**YOUR GOAL**
For every entry below, give it back exactly and leave out any image.

**EXERCISE MATERIALS**
────────────────────────────────────────
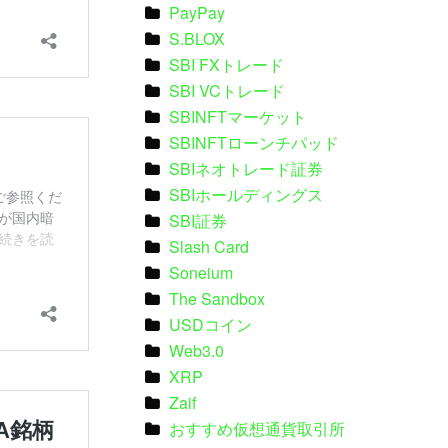
PayPay
S.BLOX
SBI FXトレード
SBI VCトレード
SBINFTマーケット
SBINFTローンチパッド
SBIネオトレード証券
SBIホールディングス
SBI証券
Slash Card
Soneium
The Sandbox
USDコイン
Web3.0
XRP
Zaif
おすすめ仮想通貨取引所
────────────────────────────────────────
**ANSWER TO THIS PROBLEM**
PayPay
S.BLOX
SBI FXトレード
SBI VCトレード
SBINFTマーケット
SBINFTローンチパッド
SBIネオトレード証券
SBIホールディングス
SBI証券
Slash Card
Soneium
The Sandbox
USDコイン
Web3.0
XRP
Zaif
おすすめ仮想通貨取引所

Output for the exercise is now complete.